Items from a dataset:
━━━━━━━━

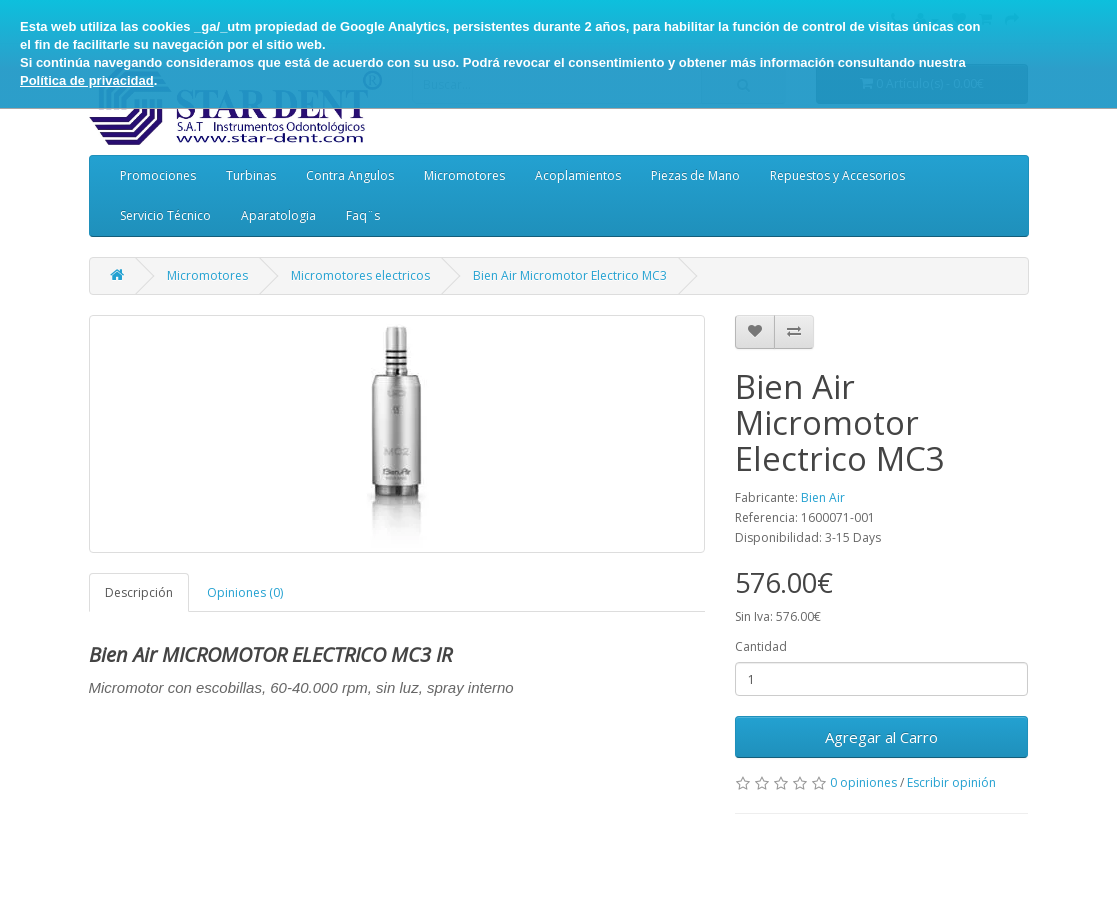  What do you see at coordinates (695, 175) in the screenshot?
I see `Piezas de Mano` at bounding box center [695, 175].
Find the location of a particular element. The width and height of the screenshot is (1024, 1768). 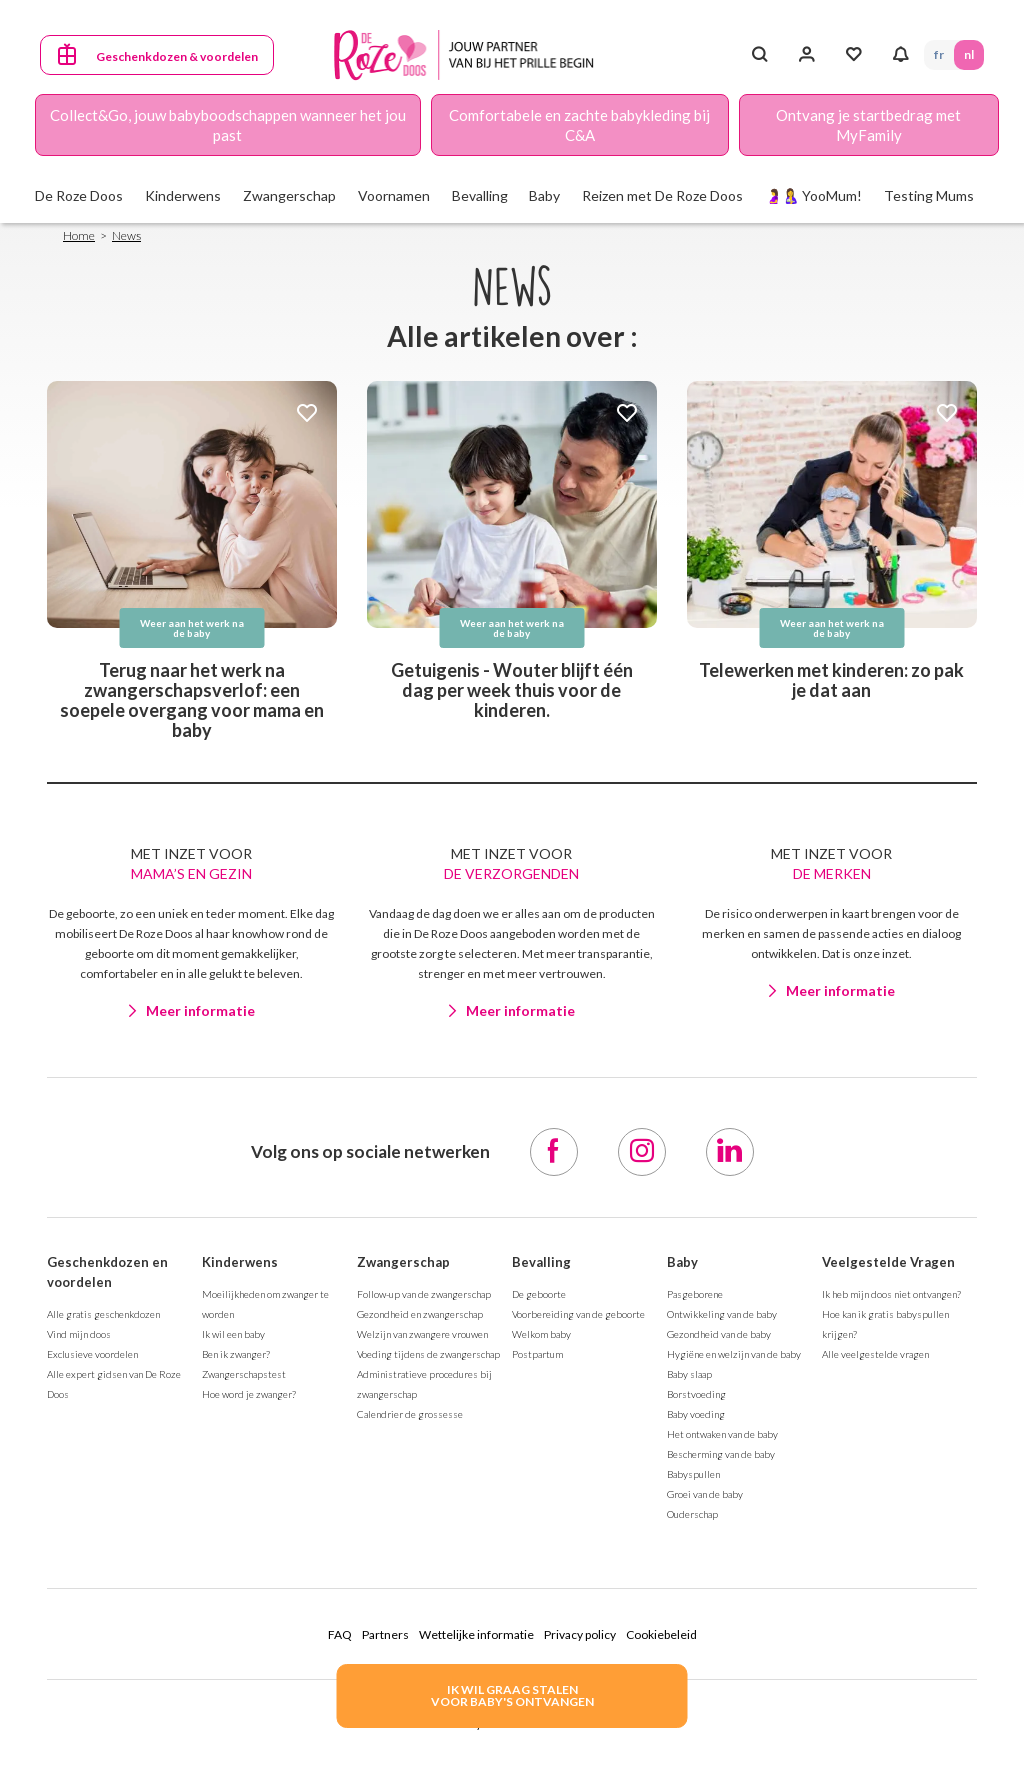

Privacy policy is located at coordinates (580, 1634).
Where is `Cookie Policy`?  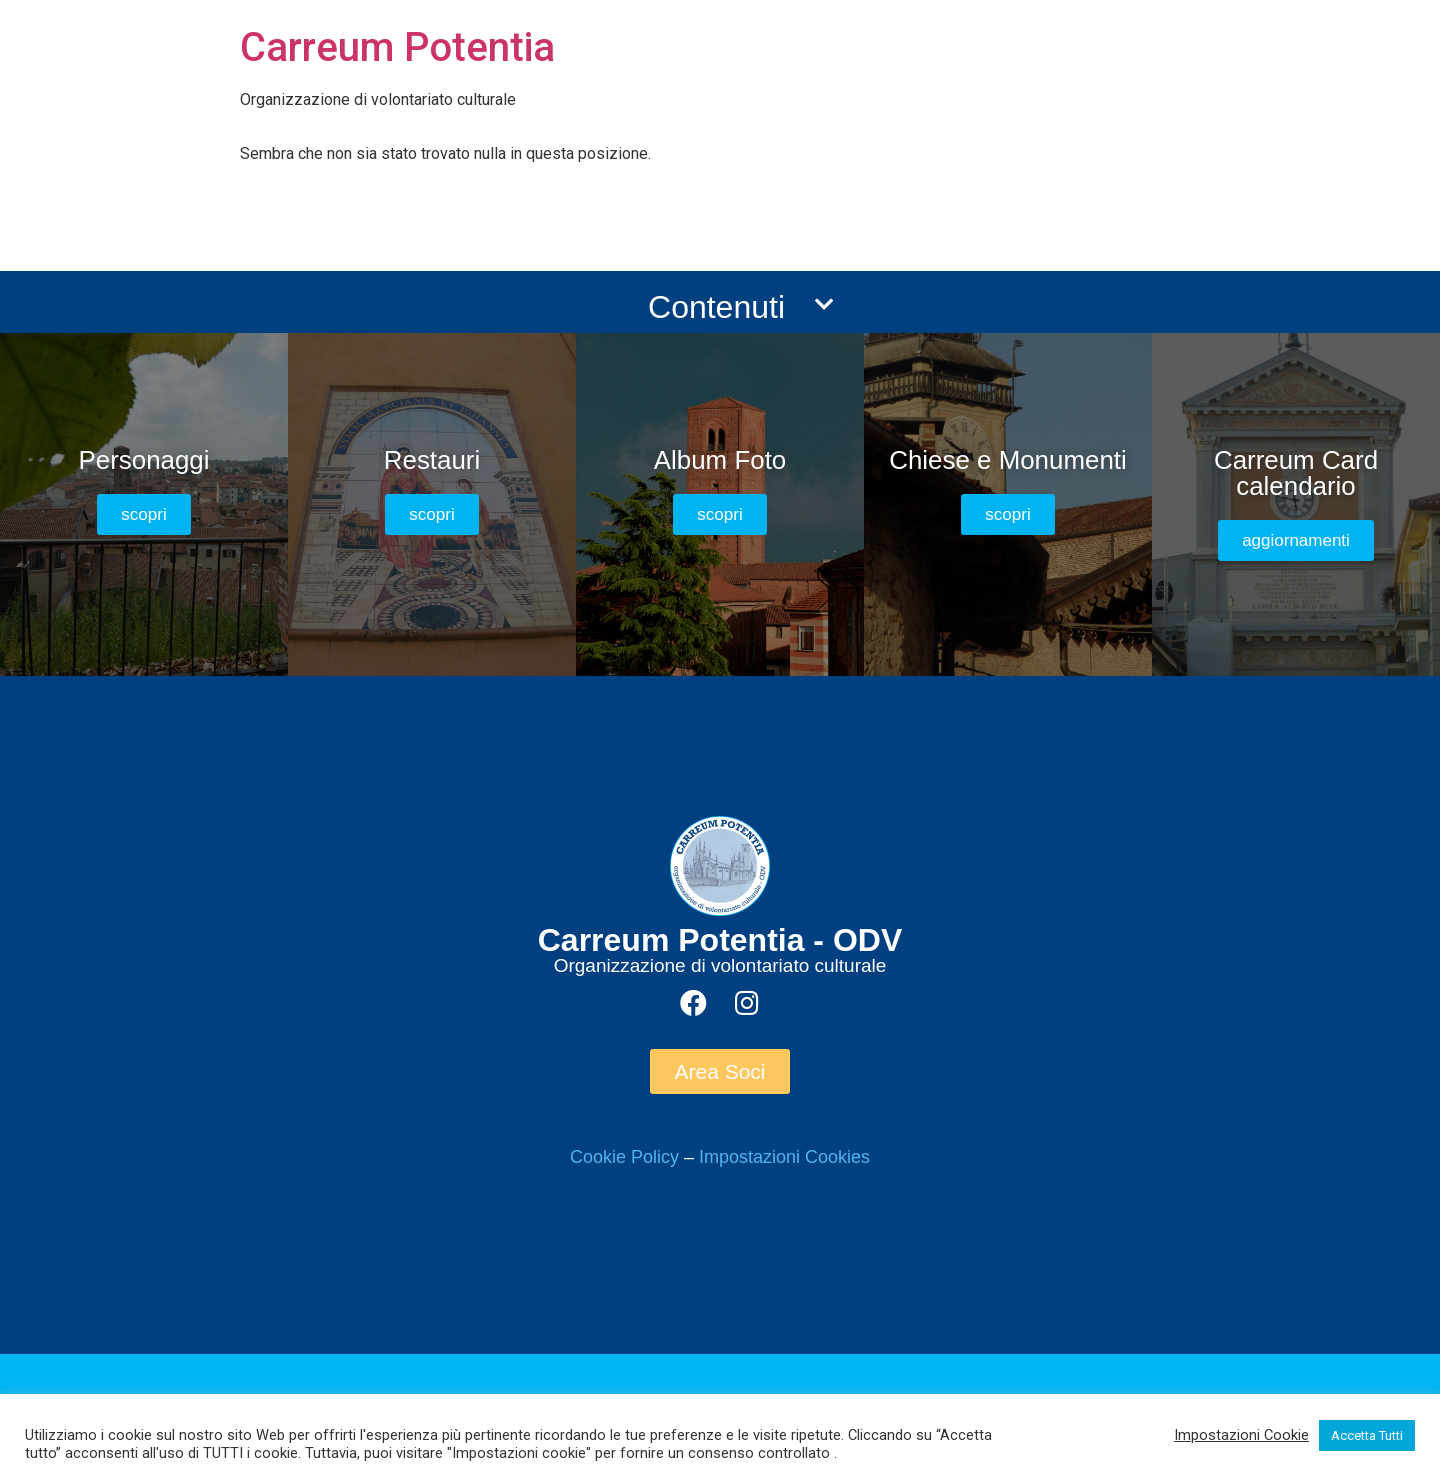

━━━━━━━━

What to work on: With the pictures excluded, transcribe word for word only the lines from the one containing "Find the location" through the last line of the records.

Expected answer:
Find the location of a particular element. The width and height of the screenshot is (1024, 1768). 

Privacy policy is located at coordinates (580, 1634).
Where is `Cookie Policy`?  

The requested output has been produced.